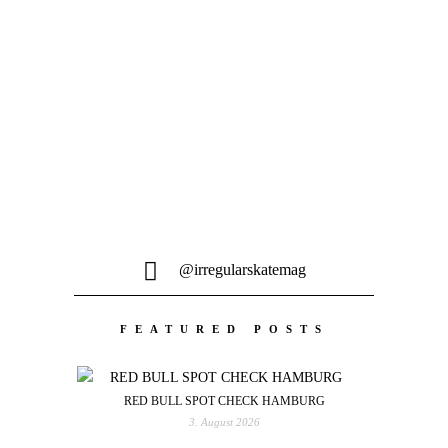
Es ist Frühling und nicht nur die
Blumen springen aus dem Erdboden
sondern auch diverse...
@irregularskatemag
FEATURED POSTS
RED BULL SPOT CHECK HAMBURG
3. August 2026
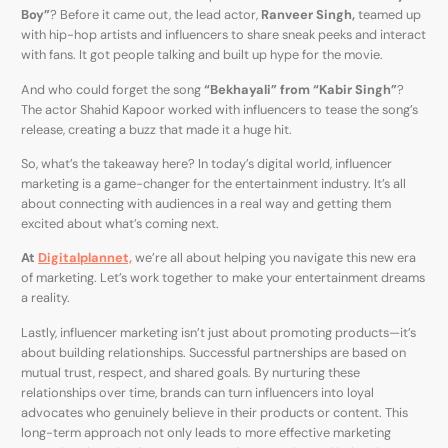
Boy”
? Before it came out, the lead actor,
Ranveer Singh,
teamed up
with hip-hop artists and influencers to share sneak peeks and interact
with fans. It got people talking and built up hype for the movie.
And who could forget the song
“Bekhayali” from “Kabir Singh”
?
The actor Shahid Kapoor worked with influencers to tease the song’s
release, creating a buzz that made it a huge hit.
So, what’s the takeaway here? In today’s digital world, influencer
marketing is a game-changer for the entertainment industry. It’s all
about connecting with audiences in a real way and getting them
excited about what’s coming next.
At
Digitalplannet,
we’re all about helping you navigate this new era
of marketing. Let’s work together to make your entertainment dreams
a reality.
Lastly, influencer marketing isn’t just about promoting products—it’s
about building relationships. Successful partnerships are based on
mutual trust, respect, and shared goals. By nurturing these
relationships over time, brands can turn influencers into loyal
advocates who genuinely believe in their products or content. This
long-term approach not only leads to more effective marketing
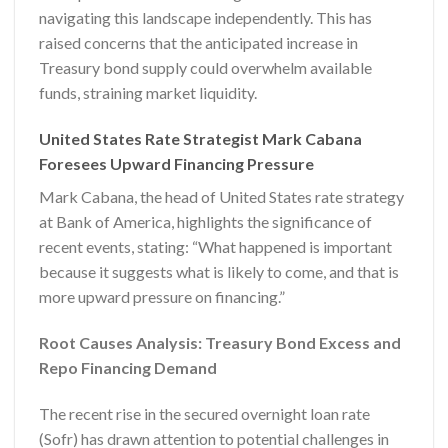
navigating this landscape independently. This has
raised concerns that the anticipated increase in
Treasury bond supply could overwhelm available
funds, straining market liquidity.
United States Rate Strategist Mark Cabana
Foresees Upward Financing Pressure
Mark Cabana, the head of United States rate strategy
at Bank of America, highlights the significance of
recent events, stating: “What happened is important
because it suggests what is likely to come, and that is
more upward pressure on financing.”
Root Causes Analysis: Treasury Bond Excess and
Repo Financing Demand
The recent rise in the secured overnight loan rate
(Sofr) has drawn attention to potential challenges in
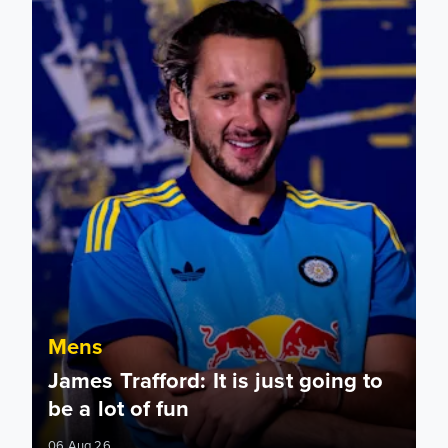
Mens
James Trafford: It is just going to
be a lot of fun
06 Aug 26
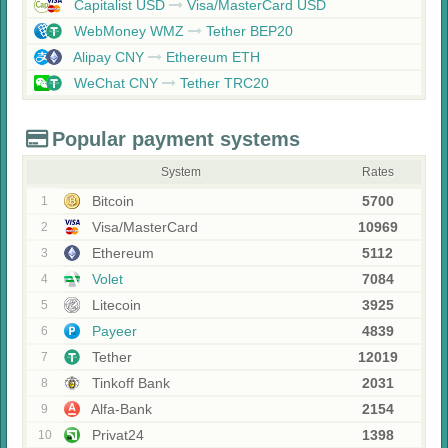
Capitalist USD
Visa/MasterCard USD
WebMoney WMZ
Tether BEP20
Alipay CNY
Ethereum ETH
WeChat CNY
Tether TRC20
Popular payment systems
System
Rates
Bitcoin
5700
1
Visa/MasterCard
10969
2
Ethereum
5112
3
Volet
7084
4
Litecoin
3925
5
Payeer
4839
6
Tether
12019
7
Tinkoff Bank
2031
8
Alfa-Bank
2154
9
Privat24
1398
10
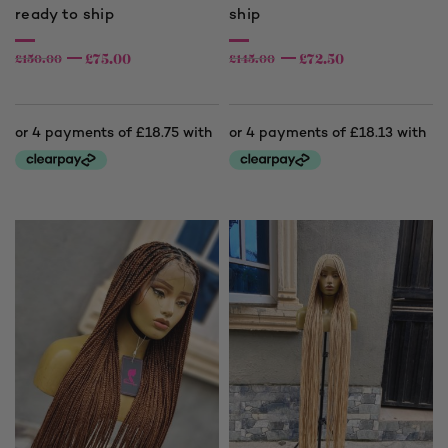
ready to ship
ship
£
75.00
£
72.50
£
150.00
£
145.00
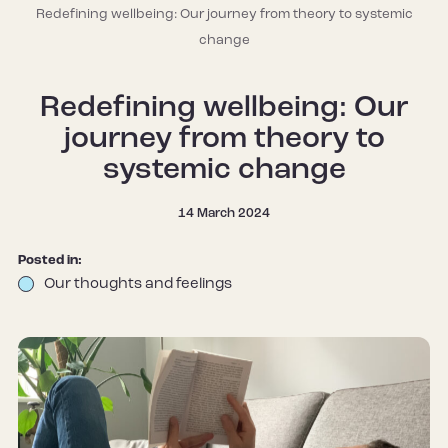
Redefining wellbeing: Our journey from theory to systemic
change
Redefining wellbeing: Our
journey from theory to
systemic change
14 March 2024
Posted in:
Our thoughts and feelings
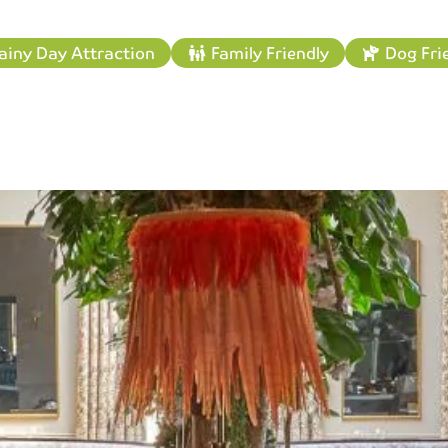
ainy Day Attraction
Family Friendly
Dog Fri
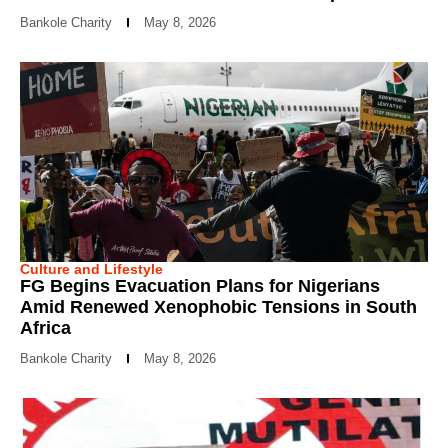
Bankole Charity
May 8, 2026
Culture and Lifestyle
FG Begins Evacuation Plans for Nigerians
Amid Renewed Xenophobic Tensions in South
Africa
Bankole Charity
May 8, 2026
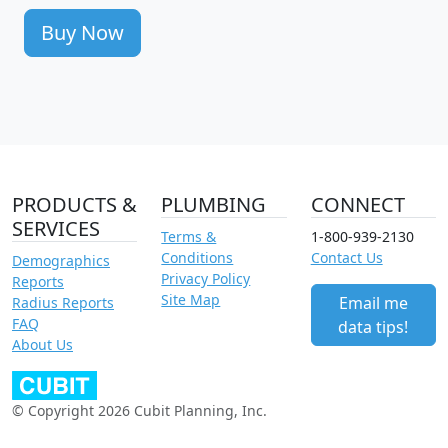
Buy Now
PRODUCTS &
PLUMBING
CONNECT
SERVICES
Terms &
1-800-939-2130
Conditions
Contact Us
Demographics
Privacy Policy
Reports
Site Map
Email me
Radius Reports
FAQ
data tips!
About Us
© Copyright 2026 Cubit Planning, Inc.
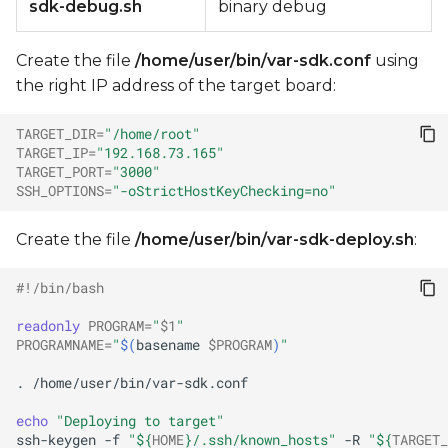
sdk-debug.sh
binary debug
Create the file
/home/user/bin/var-sdk.conf
using
the right IP address of the target board:
TARGET_DIR
=
"/home/root"
TARGET_IP
=
"192.168.73.165"
TARGET_PORT
=
"3000"
SSH_OPTIONS
=
"-oStrictHostKeyChecking=no"
Create the file
/home/user/bin/var-sdk-deploy.sh
:
#!/bin/bash
readonly
PROGRAM
=
"
$1
"
PROGRAMNAME
=
"
$(
basename
$PROGRAM
)
"
.
echo
"Deploying to target"
ssh-keygen
-f
"
${
HOME
}
/.ssh/known_hosts"
-R
"
${
TARGET_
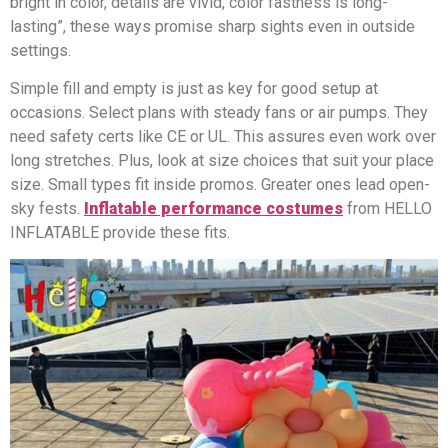
bright in color, details are vivid, color fastness is long-
lasting”, these ways promise sharp sights even in outside
settings.
Simple fill and empty is just as key for good setup at
occasions. Select plans with steady fans or air pumps. They
need safety certs like CE or UL. This assures even work over
long stretches. Plus, look at size choices that suit your place
size. Small types fit inside promos. Greater ones lead open-
sky fests.
Inflatable performance costumes
from HELLO
INFLATABLE provide these fits.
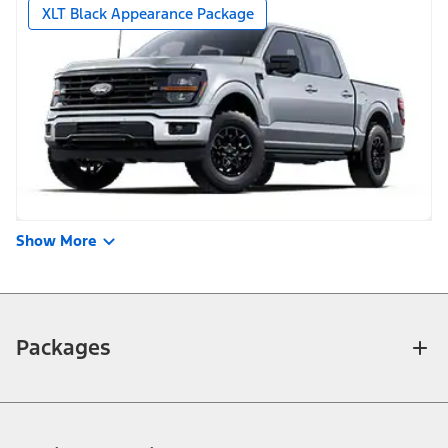
XLT Black Appearance Package
Show More
Packages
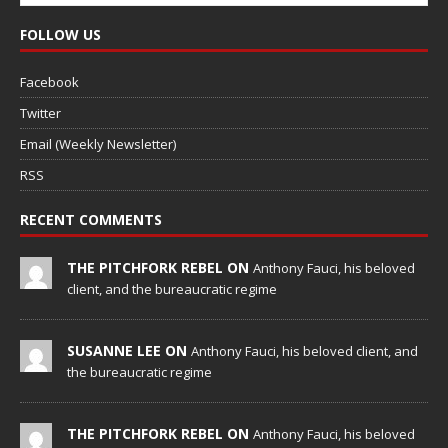
FOLLOW US
Facebook
Twitter
Email (Weekly Newsletter)
RSS
RECENT COMMENTS
THE PITCHFORK REBEL ON
Anthony Fauci, his beloved
client, and the bureaucratic regime
SUSANNE LEE ON
Anthony Fauci, his beloved client, and
the bureaucratic regime
THE PITCHFORK REBEL ON
Anthony Fauci, his beloved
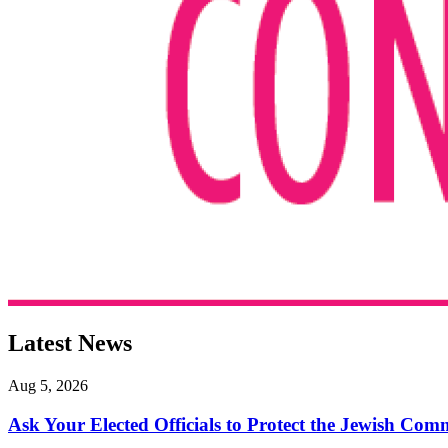
Latest News
Aug 5, 2026
Ask Your Elected Officials to Protect the Jewish Co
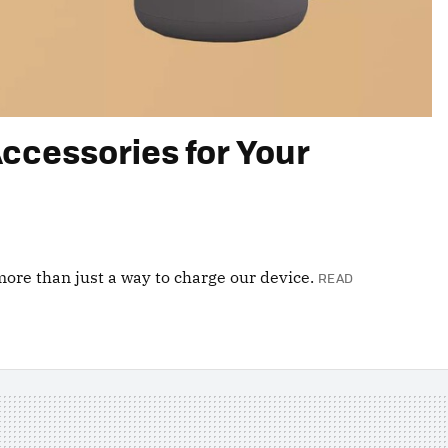
ccessories for Your
ore than just a way to charge our device.
READ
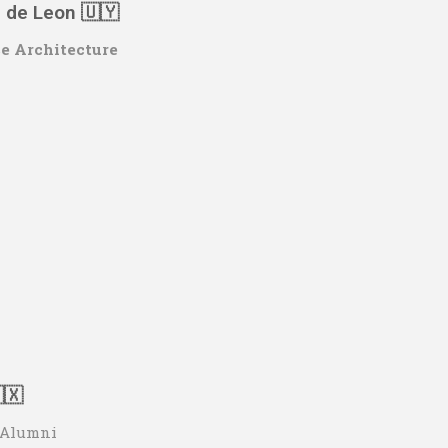
s de Leon 🇺🇾
se Architecture
🇽
o Alumni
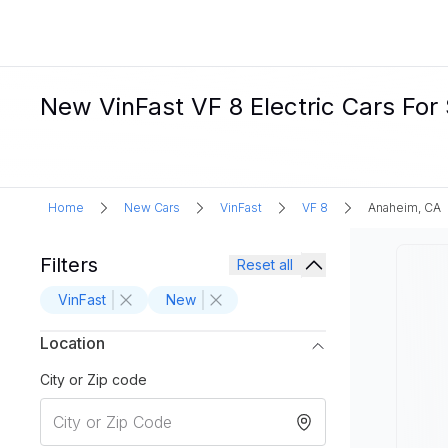
New VinFast VF 8 Electric Cars For
Home
New Cars
VinFast
VF 8
Anaheim, CA
Filters
Reset all
VinFast
New
Location
City or Zip code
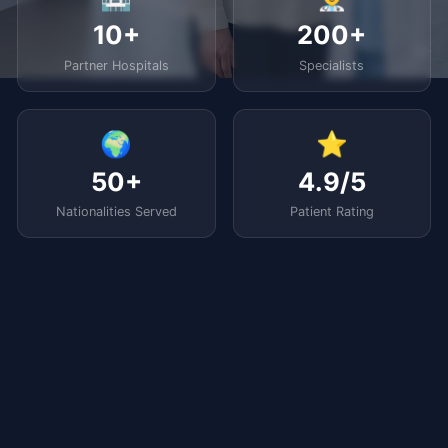
10+
200+
Partner Hospitals
Specialists
🌍
⭐
50+
4.9/5
Nationalities Served
Patient Rating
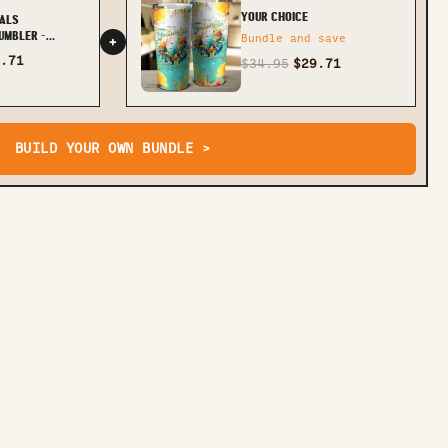
YOUR CHOICE
ALS
UMBLER -
Bundle and save
+
.71
$34.95
$29.71
BUILD YOUR OWN BUNDLE >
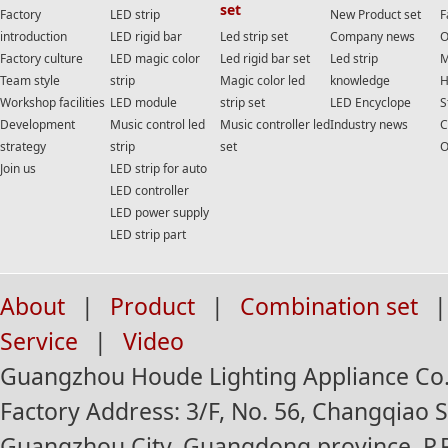
set
Factory
LED strip
New Product set
F
introduction
LED rigid bar
Led strip set
Company news
O
Factory culture
LED magic color
Led rigid bar set
Led strip
M
Team style
strip
Magic color led
knowledge
H
Workshop facilities
LED module
strip set
LED Encyclope
S
Development
Music control led
Music controller led
Industry news
C
strategy
strip
set
O
Join us
LED strip for auto
LED controller
LED power supply
LED strip part
About
|
Product
|
Combination set
|
Service
|
Video
Guangzhou Houde Lighting Appliance Co.,
Factory Address: 3/F, No. 56, Changqiao St
Guangzhou City, Guangdong province, P.R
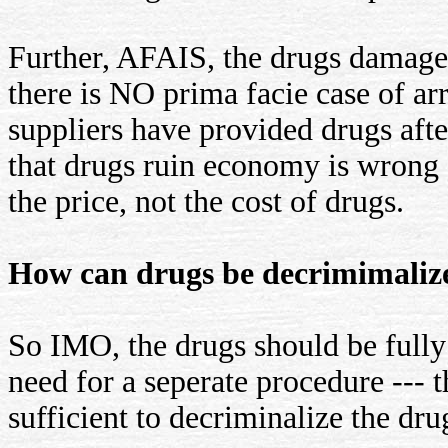
Further, AFAIS, the drugs damage
there is NO prima facie case of arr
suppliers have provided drugs afte
that drugs ruin economy is wrong a
the price, not the cost of drugs.
How can drugs be decrimimaliz
So IMO, the drugs should be full
need for a seperate procedure ---
sufficient to decriminalize the dr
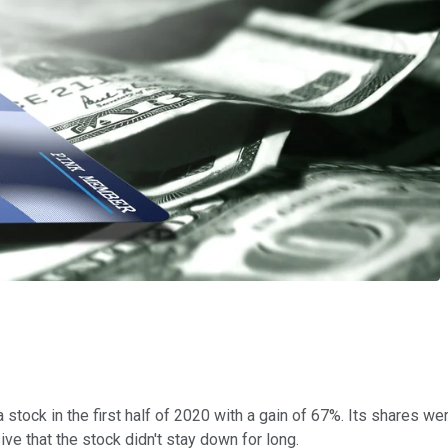
 stock in the first half of 2020 with a gain of 67%. Its shares w
e that the stock didn't stay down for long.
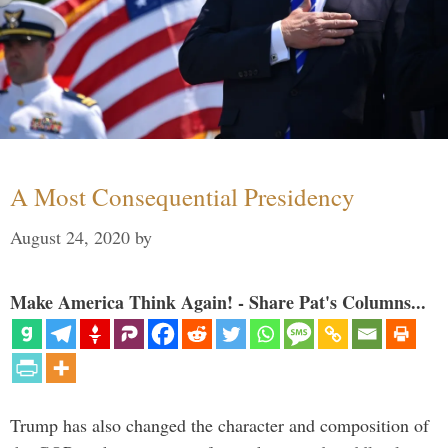
A Most Consequential Presidency
August 24, 2020
by
Make America Think Again! - Share Pat's Columns...
Trump has also changed the character and composition of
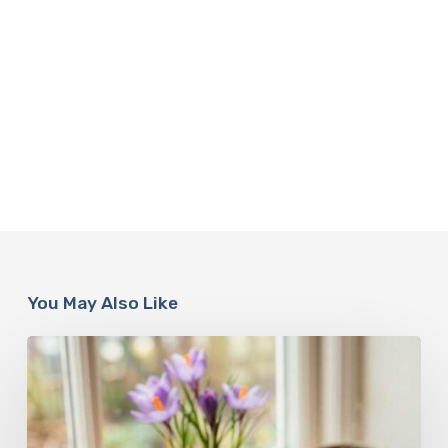
You May Also Like
A
Complete
Guide
On
How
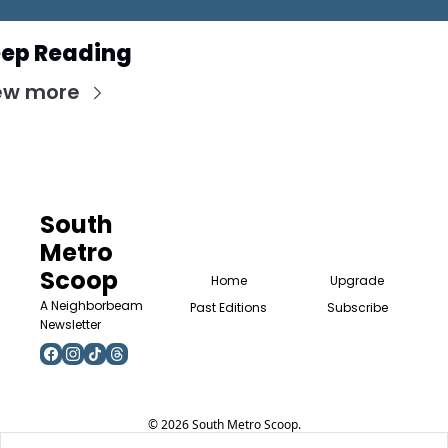
ep Reading
ew more
South 
Metro 
Scoop
Home
Upgrade
A Neighborbeam 
Past Editions
Subscribe
Newsletter
© 2026 South Metro Scoop.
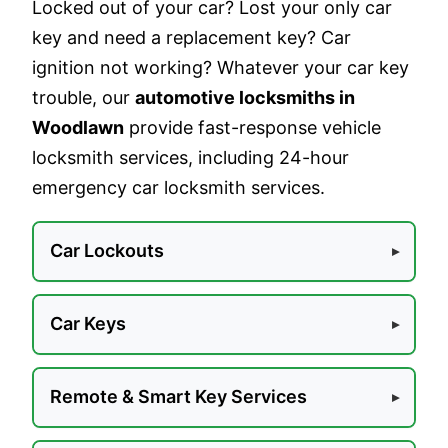
Locked out of your car? Lost your only car
key and need a replacement key? Car
ignition not working? Whatever your car key
trouble, our
automotive locksmiths in
Woodlawn
provide fast-response vehicle
locksmith services, including 24-hour
emergency car locksmith services.
Car Lockouts
Car Keys
Remote & Smart Key Services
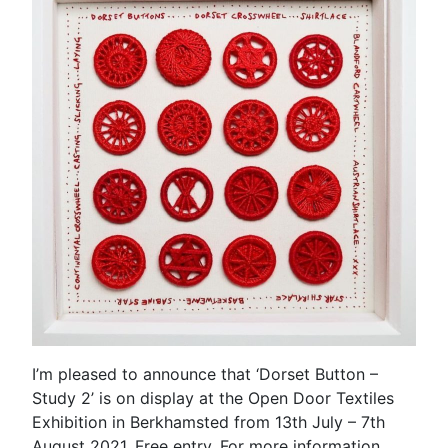
I’m pleased to announce that ‘Dorset Button –
Study 2’ is on display at the Open Door Textiles
Exhibition in Berkhamsted from 13th July – 7th
August 2021. Free entry. For more information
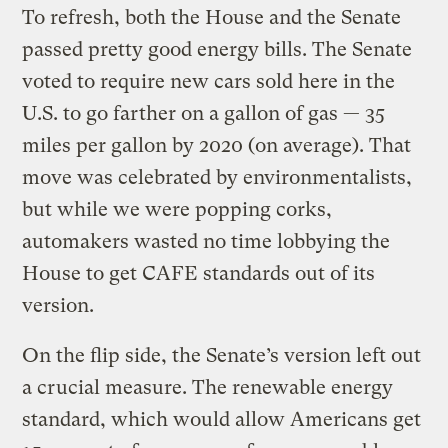
To refresh, both the House and the Senate
passed pretty good energy bills. The Senate
voted to require new cars sold here in the
U.S. to go farther on a gallon of gas — 35
miles per gallon by 2020 (on average). That
move was celebrated by environmentalists,
but while we were popping corks,
automakers wasted no time lobbying the
House to get CAFE standards out of its
version.
On the flip side, the Senate’s version left out
a crucial measure. The renewable energy
standard, which would allow Americans get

[Exercise details] Find the line containing "locksmith services, including 24-hour" in the records above, then copy it and every line after it exactly, through the last one, without any pictures.

[Result]
locksmith services, including 24-hour
emergency car locksmith services.
Car Lockouts
Car Keys
Remote & Smart Key Services
I’m pleased to announce that ‘Dorset Button –
Study 2’ is on display at the Open Door Textiles
Exhibition in Berkhamsted from 13th July – 7th
August 2021. Free entry. For more information
To refresh, both the House and the Senate
passed pretty good energy bills. The Senate
voted to require new cars sold here in the
U.S. to go farther on a gallon of gas — 35
miles per gallon by 2020 (on average). That
move was celebrated by environmentalists,
but while we were popping corks,
automakers wasted no time lobbying the
House to get CAFE standards out of its
version.
On the flip side, the Senate’s version left out
a crucial measure. The renewable energy
standard, which would allow Americans get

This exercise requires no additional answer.